Pulau bunta adalah salah satu pulau paling barat di Indonesia. Pulau ini masih termasuk wilayah kecamatan Peukan Bada, Aceh Besar. Jaraknya sekitar satu jam perjalanan dengan kapal motor dari daerah Lam Teungoh, Aceh Besar. Biaya perjalanan pulang-pergi dari dan ke Pulau Bunta Rp. 80.000,- per orang. Biaya ini sebagai bagian patungan dari delapan orang untuk penyewaan kapal motor ukuran sedang saat saya dan kawan-kawan berkunjung ke pulau ini.
Ada yang bilang pulau ini dinamai Bunta karena bentuknya yang seperti punggung unta, memiliki dua bukit yang menjulang di atasnya. Ketika kapal hampir mendekati pulau ini, dari kejauhan sudah dapat kita lihat sebagian besar wilayah hutan pulau ini yang dipenuhi dengan pohon kelapa.
Begitu tiba di Pulau Bunta, kita akan disambut oleh pemandangan indah pantai pasir putih dan air laut yang jernih. Pulau ini termasuk pulau yang sedikit penghuninya. Hanya ada beberapa rumah panggung kecil dan sebuah gedung serba guna milik desa di pulau ini. Penduduk tetapnya hanya tujuh KK, sedangkan sekitar 30 KK lainnya hanya datang sekali-kali ke pulau untuk mengurus dan mengambil hasil kebunnya, kemudian kembali lagi ke daratan utama Aceh. Listrik di pulau ini dihasilkan oleh generator, sekedar untuk kebutuhan penerangan. Hanya ada jalan-jalan setapak kecil sebagai penghubung antar rumah, tanpa jalan besar, apalagi kendaraan bermotor.

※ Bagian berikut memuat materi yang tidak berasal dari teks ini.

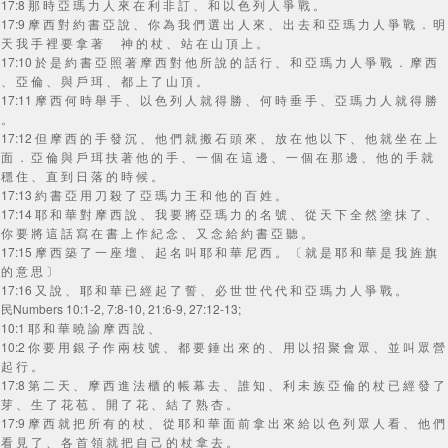
17:8 那 時 亞 瑪 力 人 來 在 利 非 訂 、 和 以 色 列 人 爭 戰 。
17:9 摩 西 對 約 書 亞 說 、 你 為 我 們 選 出 人 來 、 出 去 和 亞 瑪 力 人 爭 戰 ． 明
天 我 手 裡 要 拿 著 神 的 杖 、 站 在 山 頂 上 。
17:10 於 是 約 書 亞 照 著 摩 西 對 他 所 說 的 話 行 、 和 亞 瑪 力 人 爭 戰 ． 摩 西
、 亞 倫 、 與 戶 珥 、 都 上 了 山 頂 。
17:11 摩 西 何 時 舉 手 、 以 色 列 人 就 得 勝 、 何 時 垂 手 、 亞 瑪 力 人 就 得 勝
。
17:12 但 摩 西 的 手 發 沉 、 他 們 就 搬 石 頭 來 、 放 在 他 以 下 、 他 就 坐 在 上
面 ． 亞 倫 與 戶 珥 扶 著 他 的 手 、 一 個 在 這 邊 、 一 個 在 那 邊 、 他 的 手 就
穩 住 、 直 到 日 落 的 時 候 。
17:13 約 書 亞 用 刀 殺 了 亞 瑪 力 王 和 他 的 百 姓 。
17:14 耶 和 華 對 摩 西 說 、 我 要 將 亞 瑪 力 的 名 號 、 從 天 下 全 然 塗 抹 了 、
你 要 將 這 話 寫 在 書 上 作 紀 念 、 又 念 給 約 書 亞 聽 。
17:15 摩 西 築 了 一 座 壇 、 起 名 叫 耶 和 華 尼 西 。 〔 就 是 耶 和 華 是 我 旌 旗
的 意 思 〕
17:16 又 說 、 耶 和 華 已 經 起 了 誓 、 必 世 世 代 代 和 亞 瑪 力 人 爭 戰 。
民Numbers 10:1-2, 7:8-10, 21:6-9, 27:12-13;
10:1 耶 和 華 曉 諭 摩 西 說 、
10:2 你 要 用 銀 子 作 兩 枝 號 、 都 要 錘 出 來 的 、 用 以 招 聚 會 眾 、 並 叫 眾 營
起 行 。
17:8 第 二 天 、 摩 西 進 法 櫃 的 帳 幕 去 、 誰 知 、 利 未 族 亞 倫 的 杖 已 經 發 了
芽 、 生 了 花 苞 、 開 了 花 、 結 了 熟 杏 。
17:9 摩 西 就 把 所 有 的 杖 、 從 耶 和 華 面 前 拿 出 來 給 以 色 列 眾 人 看 、 他 們
看 見 了 、 各 首 領 就 把 自 己 的 杖 拿 去 。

Salah satu keunikan pulau ini adalah tidak adanya monyet dan tupai. Jadi pohon kelapa yang terdapat di hutan seluruh pulau ini amaan dari gangguan hama. Binatang yang dapat disebut hama di pulau ini mungkin hanya babi hutan yang sekali-kali muncul. Namun sayang, walaupun bebas dari gangguan hama binatang, kelapa-kelapa ini kurang dapat dimanfaatkan secara maksimal untuk kesejahteraan penduduk pulau. Menurut Pak Haryadi, seorang penduduk yang sudah 11 tahun tinggal di Pulau Bunta, hal ini terjadi karena tidak adanya dermaga untuk merapat kapal besar di pulau, untuk mengangkut hasil alam yang banyak seperti kelapa ke daratan utama Aceh. Sedangkan kalau menggunakan kapal kecil, kapasitasnya sangat tebatas.
Memang pulau ini agak kekurangan perhatian dari pemerintah tingkat atas. Untung masih ada Pak camat, keuchik (kepala desa) dan masyarakat seperti Pak Haryadi yang peduli dan terus berusaha agar pulau ini mendapat perhatian dan bantuan dari pemerintah yang lebih tinggi. Satu lagi keunikan pulau ini, walaupun banyak nyamuk di malam hari, tapi nyamuk-nyamuk itu tidak akan menggigit kita. Menurut Pak Haryadi, hal ini mungkin karena ada tumbuhan di pulau ini yang menimbulkan suatu reaksi pada nyamuk-nyamuk ini. Masih diperlukan penelitian lebih lanjut mengenai hal ini.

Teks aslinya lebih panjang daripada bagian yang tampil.